California Tribes “Outraged” at Rhode Island State Police Treatment of Narragansett Tribal Chief

Press Release
For Immediate Release


California Tribes “Outraged” at Rhode Island State Police Treatment of Narragansett Tribal Chief

July 15, 2003

California tribal leaders are outraged at the violent behavior Rhode Island State Police displayed Monday in raiding the Narragansett Indian Tribe’s smoke shop.

The raid left several tribal leaders, including Chief Sachem Matthew Thomas, bruised and bloodied. Six troopers wrestled Chief Thomas to the dirt and handcuffed him before he was led away. Eight people were treated at a local hospital.

“It is inexcusable that a tribal leader would be target of violence by Rhode Island law enforcement officers,” Brenda Soulliere, chairwoman of the California Nations Indian Gaming Association, said Tuesday.

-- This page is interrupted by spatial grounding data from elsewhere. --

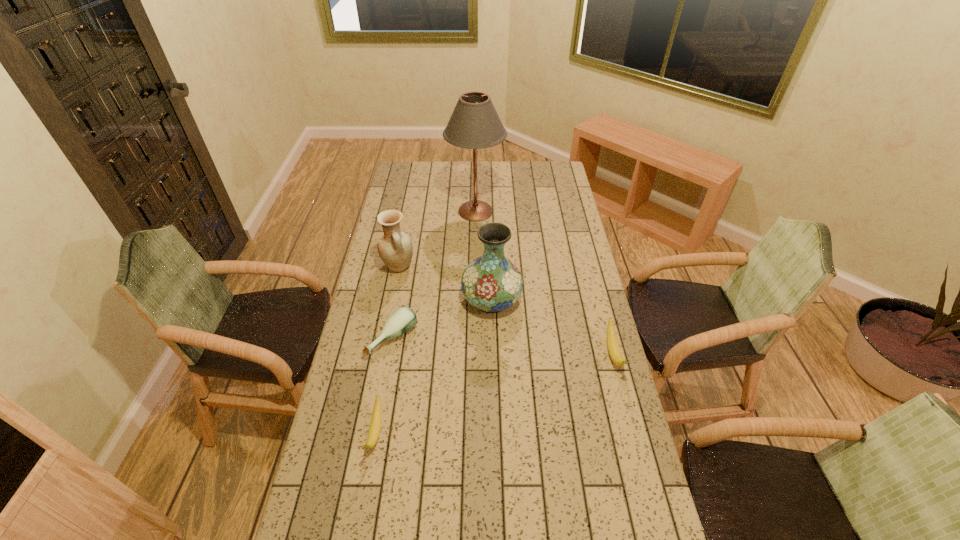 At what (x,y) coordinates should I click in order to perform the action: click on free space at the left edge of the desktop. Please return your answer as a coordinate pair (x, y). Looking at the image, I should click on pyautogui.click(x=365, y=295).

Identify the location of vacant region at the right edge. The image size is (960, 540). (636, 466).

In the image, there is a desktop. At what (x,y) coordinates should I click in order to perform the action: click on vacant space at the far left corner. Please return your answer as a coordinate pair (x, y). This screenshot has height=540, width=960. Looking at the image, I should click on (401, 170).

Locate an element on the screen. vacant space at the near left corner of the desktop is located at coordinates tap(324, 512).

This screenshot has width=960, height=540. Identify the location of blank region between the rightmost object and the bottle. (503, 346).

Find the location of a particular element. free space between the fifth shortest object and the third tallest object is located at coordinates (445, 283).

At what (x,y) coordinates should I click in order to perform the action: click on vacant space that is in between the bottle and the shorter banana. Please return your answer as a coordinate pair (x, y). Image resolution: width=960 pixels, height=540 pixels. Looking at the image, I should click on (384, 386).

The width and height of the screenshot is (960, 540). Identify the location of unoccupied area between the bottle and the rightmost object. (503, 346).

The width and height of the screenshot is (960, 540). I want to click on blank region between the pottery and the nearest object, so click(387, 349).

Where is `free space that is in between the bottle and the third tallest object`? free space that is in between the bottle and the third tallest object is located at coordinates (396, 302).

“No elected official of a sovereign entity – whether it be the governor of a state, the president of a nation or the elected leader of an Indian tribe – should be treated in such a horrible, hostile, disrespectful manner.”

State police, some wearing flak vests, took seven tribal members into custody after they attempted to block the officers' entrance to the tribe's lands.

Governor Don Carcieri described the day's events as “truly regrettable, but truly necessary.” Tribal members said the scene smacked of the civil-rights struggles of the ‘50s and ‘60s, when police used dogs and clubs to halt sit-ins and protests.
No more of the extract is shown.